TASK BRIEF: With the pictures left out, write out the records verbatim.

(Document layout analysis data)
□ □ □ □ □ □ □

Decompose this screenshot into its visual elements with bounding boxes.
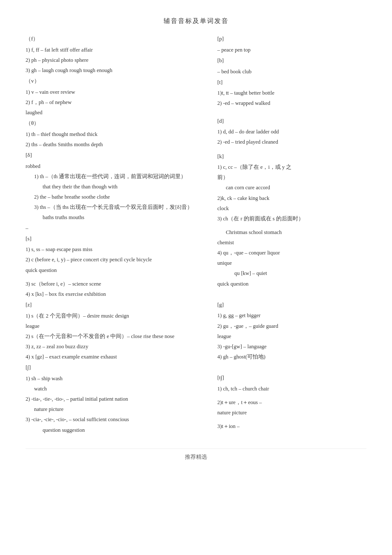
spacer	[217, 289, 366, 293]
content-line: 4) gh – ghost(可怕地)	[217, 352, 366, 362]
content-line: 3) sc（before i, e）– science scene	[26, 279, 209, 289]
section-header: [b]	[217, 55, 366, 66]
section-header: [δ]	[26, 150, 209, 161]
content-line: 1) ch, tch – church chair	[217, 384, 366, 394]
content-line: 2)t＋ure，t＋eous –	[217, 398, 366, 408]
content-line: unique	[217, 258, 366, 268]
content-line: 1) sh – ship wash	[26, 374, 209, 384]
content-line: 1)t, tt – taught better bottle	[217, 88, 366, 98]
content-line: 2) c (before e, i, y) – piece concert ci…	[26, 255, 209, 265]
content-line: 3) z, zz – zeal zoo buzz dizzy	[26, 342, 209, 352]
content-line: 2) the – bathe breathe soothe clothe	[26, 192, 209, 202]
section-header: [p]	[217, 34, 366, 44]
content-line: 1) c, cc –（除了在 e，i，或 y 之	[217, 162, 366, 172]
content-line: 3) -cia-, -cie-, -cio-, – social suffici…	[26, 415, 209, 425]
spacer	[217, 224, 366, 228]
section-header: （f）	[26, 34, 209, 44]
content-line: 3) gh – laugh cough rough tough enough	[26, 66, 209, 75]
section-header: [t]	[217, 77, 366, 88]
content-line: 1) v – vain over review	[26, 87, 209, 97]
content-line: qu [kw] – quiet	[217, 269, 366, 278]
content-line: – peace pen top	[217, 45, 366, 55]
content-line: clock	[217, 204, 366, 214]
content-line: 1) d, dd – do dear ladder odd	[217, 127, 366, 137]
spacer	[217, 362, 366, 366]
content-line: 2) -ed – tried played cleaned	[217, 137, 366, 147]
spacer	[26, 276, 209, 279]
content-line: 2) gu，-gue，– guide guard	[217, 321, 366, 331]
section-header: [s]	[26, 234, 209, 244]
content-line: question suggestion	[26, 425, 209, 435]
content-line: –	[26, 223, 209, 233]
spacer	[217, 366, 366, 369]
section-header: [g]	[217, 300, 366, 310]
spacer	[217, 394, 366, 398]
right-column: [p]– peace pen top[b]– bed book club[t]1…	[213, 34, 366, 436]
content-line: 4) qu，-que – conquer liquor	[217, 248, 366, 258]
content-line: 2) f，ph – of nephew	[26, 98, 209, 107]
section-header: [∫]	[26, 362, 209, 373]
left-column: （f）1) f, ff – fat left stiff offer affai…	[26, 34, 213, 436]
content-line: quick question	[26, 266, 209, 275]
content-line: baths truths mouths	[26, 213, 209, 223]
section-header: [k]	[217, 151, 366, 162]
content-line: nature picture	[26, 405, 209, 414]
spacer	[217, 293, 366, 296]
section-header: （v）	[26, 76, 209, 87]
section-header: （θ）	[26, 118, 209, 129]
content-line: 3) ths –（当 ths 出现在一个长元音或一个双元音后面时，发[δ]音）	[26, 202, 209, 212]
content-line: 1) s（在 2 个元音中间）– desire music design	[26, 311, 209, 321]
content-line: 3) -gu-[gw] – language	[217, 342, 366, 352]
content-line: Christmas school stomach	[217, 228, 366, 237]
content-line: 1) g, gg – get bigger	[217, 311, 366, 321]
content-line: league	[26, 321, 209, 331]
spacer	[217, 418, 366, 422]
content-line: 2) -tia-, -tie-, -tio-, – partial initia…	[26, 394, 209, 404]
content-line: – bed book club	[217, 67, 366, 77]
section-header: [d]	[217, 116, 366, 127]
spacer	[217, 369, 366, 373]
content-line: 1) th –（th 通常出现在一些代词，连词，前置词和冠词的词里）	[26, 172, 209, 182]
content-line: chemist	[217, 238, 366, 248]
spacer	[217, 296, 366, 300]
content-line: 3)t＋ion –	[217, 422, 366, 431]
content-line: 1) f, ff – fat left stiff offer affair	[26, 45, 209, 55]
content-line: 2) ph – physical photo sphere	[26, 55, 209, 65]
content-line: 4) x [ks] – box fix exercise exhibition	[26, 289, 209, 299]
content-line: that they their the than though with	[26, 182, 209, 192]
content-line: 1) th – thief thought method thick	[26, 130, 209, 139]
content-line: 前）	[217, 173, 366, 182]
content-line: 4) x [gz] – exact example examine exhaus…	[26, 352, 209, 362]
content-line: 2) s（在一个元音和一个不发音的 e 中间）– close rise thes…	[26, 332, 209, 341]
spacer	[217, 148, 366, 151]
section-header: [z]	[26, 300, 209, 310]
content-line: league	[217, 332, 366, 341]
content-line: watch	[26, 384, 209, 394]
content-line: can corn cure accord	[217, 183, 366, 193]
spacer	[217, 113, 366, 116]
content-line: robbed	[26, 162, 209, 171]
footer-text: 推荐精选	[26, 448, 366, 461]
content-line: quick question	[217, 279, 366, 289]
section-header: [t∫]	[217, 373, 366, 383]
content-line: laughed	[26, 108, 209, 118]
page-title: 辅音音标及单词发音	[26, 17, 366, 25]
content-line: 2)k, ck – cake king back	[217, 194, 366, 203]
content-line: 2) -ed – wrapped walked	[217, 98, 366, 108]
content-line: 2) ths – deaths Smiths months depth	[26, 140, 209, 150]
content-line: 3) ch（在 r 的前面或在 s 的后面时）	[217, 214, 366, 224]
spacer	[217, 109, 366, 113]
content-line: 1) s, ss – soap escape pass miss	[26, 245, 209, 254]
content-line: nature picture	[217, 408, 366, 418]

□ □ □ □ □ □ □

ANSWER FOR THE TASK:
Decompose this screenshot into its visual elements with bounding boxes.
spacer	[217, 289, 366, 293]
content-line: 4) gh – ghost(可怕地)	[217, 352, 366, 362]
content-line: 3) sc（before i, e）– science scene	[26, 279, 209, 289]
section-header: [b]	[217, 55, 366, 66]
section-header: [δ]	[26, 150, 209, 161]
content-line: 1) ch, tch – church chair	[217, 384, 366, 394]
content-line: 2)t＋ure，t＋eous –	[217, 398, 366, 408]
content-line: unique	[217, 258, 366, 268]
content-line: 1) sh – ship wash	[26, 374, 209, 384]
content-line: 1)t, tt – taught better bottle	[217, 88, 366, 98]
content-line: 2) c (before e, i, y) – piece concert ci…	[26, 255, 209, 265]
content-line: 3) z, zz – zeal zoo buzz dizzy	[26, 342, 209, 352]
content-line: 2) the – bathe breathe soothe clothe	[26, 192, 209, 202]
section-header: [p]	[217, 34, 366, 44]
content-line: 1) c, cc –（除了在 e，i，或 y 之	[217, 162, 366, 172]
content-line: 3) -cia-, -cie-, -cio-, – social suffici…	[26, 415, 209, 425]
spacer	[217, 224, 366, 228]
section-header: （f）	[26, 34, 209, 44]
content-line: 3) gh – laugh cough rough tough enough	[26, 66, 209, 75]
section-header: [t]	[217, 77, 366, 88]
content-line: 1) v – vain over review	[26, 87, 209, 97]
content-line: qu [kw] – quiet	[217, 269, 366, 278]
content-line: – peace pen top	[217, 45, 366, 55]
content-line: clock	[217, 204, 366, 214]
content-line: 1) d, dd – do dear ladder odd	[217, 127, 366, 137]
spacer	[217, 362, 366, 366]
content-line: 2) -ed – tried played cleaned	[217, 137, 366, 147]
spacer	[26, 276, 209, 279]
content-line: 2) gu，-gue，– guide guard	[217, 321, 366, 331]
section-header: [s]	[26, 234, 209, 244]
content-line: question suggestion	[26, 425, 209, 435]
content-line: –	[26, 223, 209, 233]
spacer	[217, 366, 366, 369]
section-header: [g]	[217, 300, 366, 310]
spacer	[217, 394, 366, 398]
right-column: [p]– peace pen top[b]– bed book club[t]1…	[213, 34, 366, 436]
content-line: 4) qu，-que – conquer liquor	[217, 248, 366, 258]
content-line: 2) f，ph – of nephew	[26, 98, 209, 107]
section-header: [∫]	[26, 362, 209, 373]
left-column: （f）1) f, ff – fat left stiff offer affai…	[26, 34, 213, 436]
content-line: quick question	[26, 266, 209, 275]
content-line: baths truths mouths	[26, 213, 209, 223]
section-header: [k]	[217, 151, 366, 162]
content-line: nature picture	[26, 405, 209, 414]
spacer	[217, 293, 366, 296]
section-header: （v）	[26, 76, 209, 87]
section-header: （θ）	[26, 118, 209, 129]
content-line: 3) ths –（当 ths 出现在一个长元音或一个双元音后面时，发[δ]音）	[26, 202, 209, 212]
content-line: 1) s（在 2 个元音中间）– desire music design	[26, 311, 209, 321]
content-line: 3) -gu-[gw] – language	[217, 342, 366, 352]
content-line: Christmas school stomach	[217, 228, 366, 237]
content-line: 1) g, gg – get bigger	[217, 311, 366, 321]
content-line: league	[26, 321, 209, 331]
spacer	[217, 418, 366, 422]
content-line: 2) -tia-, -tie-, -tio-, – partial initia…	[26, 394, 209, 404]
content-line: – bed book club	[217, 67, 366, 77]
section-header: [d]	[217, 116, 366, 127]
spacer	[217, 369, 366, 373]
content-line: 1) th –（th 通常出现在一些代词，连词，前置词和冠词的词里）	[26, 172, 209, 182]
content-line: chemist	[217, 238, 366, 248]
spacer	[217, 296, 366, 300]
content-line: 3)t＋ion –	[217, 422, 366, 431]
content-line: 1) f, ff – fat left stiff offer affair	[26, 45, 209, 55]
content-line: 2) ph – physical photo sphere	[26, 55, 209, 65]
content-line: 4) x [ks] – box fix exercise exhibition	[26, 289, 209, 299]
content-line: that they their the than though with	[26, 182, 209, 192]
content-line: 1) th – thief thought method thick	[26, 130, 209, 139]
content-line: 前）	[217, 173, 366, 182]
content-line: 4) x [gz] – exact example examine exhaus…	[26, 352, 209, 362]
content-line: 2) s（在一个元音和一个不发音的 e 中间）– close rise thes…	[26, 332, 209, 341]
spacer	[217, 148, 366, 151]
section-header: [z]	[26, 300, 209, 310]
content-line: league	[217, 332, 366, 341]
content-line: watch	[26, 384, 209, 394]
content-line: can corn cure accord	[217, 183, 366, 193]
spacer	[217, 113, 366, 116]
content-line: robbed	[26, 162, 209, 171]
footer-text: 推荐精选	[26, 448, 366, 461]
content-line: quick question	[217, 279, 366, 289]
section-header: [t∫]	[217, 373, 366, 383]
content-line: laughed	[26, 108, 209, 118]
page-title: 辅音音标及单词发音	[26, 17, 366, 25]
content-line: 2)k, ck – cake king back	[217, 194, 366, 203]
content-line: 2) -ed – wrapped walked	[217, 98, 366, 108]
content-line: 2) ths – deaths Smiths months depth	[26, 140, 209, 150]
content-line: 3) ch（在 r 的前面或在 s 的后面时）	[217, 214, 366, 224]
spacer	[217, 109, 366, 113]
content-line: 1) s, ss – soap escape pass miss	[26, 245, 209, 254]
content-line: nature picture	[217, 408, 366, 418]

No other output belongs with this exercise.